Enfin, la promotion des intégrations régionales, et d’intégrations régionales vraiment polycentriques dans lesquelles aucun partenaire ne dominerait les autres, rapproche l’Union européenne et l’Union africaine.
Cela suppose :
– de changer de comportement. Pour les Européens, c’est passer de l’esprit de conquête à l’esprit de partage. Pour les Africains, c’est passer de la dépendance à la responsabilité ;
– de changer d’objectif : passer du simple commerce au partage des chaînes de valeur (comme la Chine l’a fait avec les pays du Sud-Est asiatique) en promouvant la coproduction euro-africaine ;
– de changer de méthode, en passant du « top down » au « bottom-up » c’est-à-dire à une approche territoriale des besoins de la population et de l’action des sociétés civiles locales.

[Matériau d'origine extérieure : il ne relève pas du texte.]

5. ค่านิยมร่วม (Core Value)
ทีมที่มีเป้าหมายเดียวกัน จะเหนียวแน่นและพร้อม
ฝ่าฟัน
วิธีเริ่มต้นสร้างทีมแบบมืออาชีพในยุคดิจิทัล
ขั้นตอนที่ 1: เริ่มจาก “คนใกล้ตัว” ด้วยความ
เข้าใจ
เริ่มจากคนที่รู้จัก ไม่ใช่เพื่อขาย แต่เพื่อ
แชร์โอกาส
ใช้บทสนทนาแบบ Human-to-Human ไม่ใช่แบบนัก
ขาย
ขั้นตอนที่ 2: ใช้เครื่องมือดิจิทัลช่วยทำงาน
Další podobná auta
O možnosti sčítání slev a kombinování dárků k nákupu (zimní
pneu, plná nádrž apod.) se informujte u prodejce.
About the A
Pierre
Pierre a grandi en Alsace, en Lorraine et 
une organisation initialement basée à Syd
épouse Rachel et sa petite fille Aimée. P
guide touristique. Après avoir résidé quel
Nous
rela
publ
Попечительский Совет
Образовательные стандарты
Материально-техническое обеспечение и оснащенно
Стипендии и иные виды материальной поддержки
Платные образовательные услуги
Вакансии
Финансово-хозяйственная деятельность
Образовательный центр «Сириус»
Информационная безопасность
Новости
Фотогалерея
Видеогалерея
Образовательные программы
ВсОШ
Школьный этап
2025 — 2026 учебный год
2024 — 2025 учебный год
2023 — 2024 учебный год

On n’avancera pas concrètement sans mettre en place quatre outils qui ont fait leurs preuves entre les deux Amériques, comme entre la Chine et les pays du Sud-Est asiatique :
1) un outil de coordination des think tanks européens et africains pour penser la réponse à ces défis communs et tracer la voie d’une meilleure intégration de la région AME ;
2) une institution financière intercontinentale pour sécuriser les investissements et assurer la mobilité des capitaux ;
3) un traité économique de coproductionpour la réindustrialisation de l’Europe, et l’industrialisation de l’Afrique à partir de ses matières premières et de ses besoins ;
4) une institution de concertation politique cogérée, pour mettre sur pied des politiques et des régulations communes.
« Tant que nous ne partagerons pas une vision commune, des outils puissants pour une intégration économique régionale productive, soutenable et solidaire, notre région restera le fruit des convoitises de puissances extérieures. Tant que nous n’aurons pas un narratif commun entre Africains, Méditerranéens et Européens, notre action restera limitée et dispersée. » précisent les deux auteurs.
Aussi Jean-Louis Guigou, le président de IPEMED veut à travers une fondation La Verticale Africa-Med-Europa (AME), bâtir un narratif commun, pour mettre en œuvre les mêmes préférences collectives.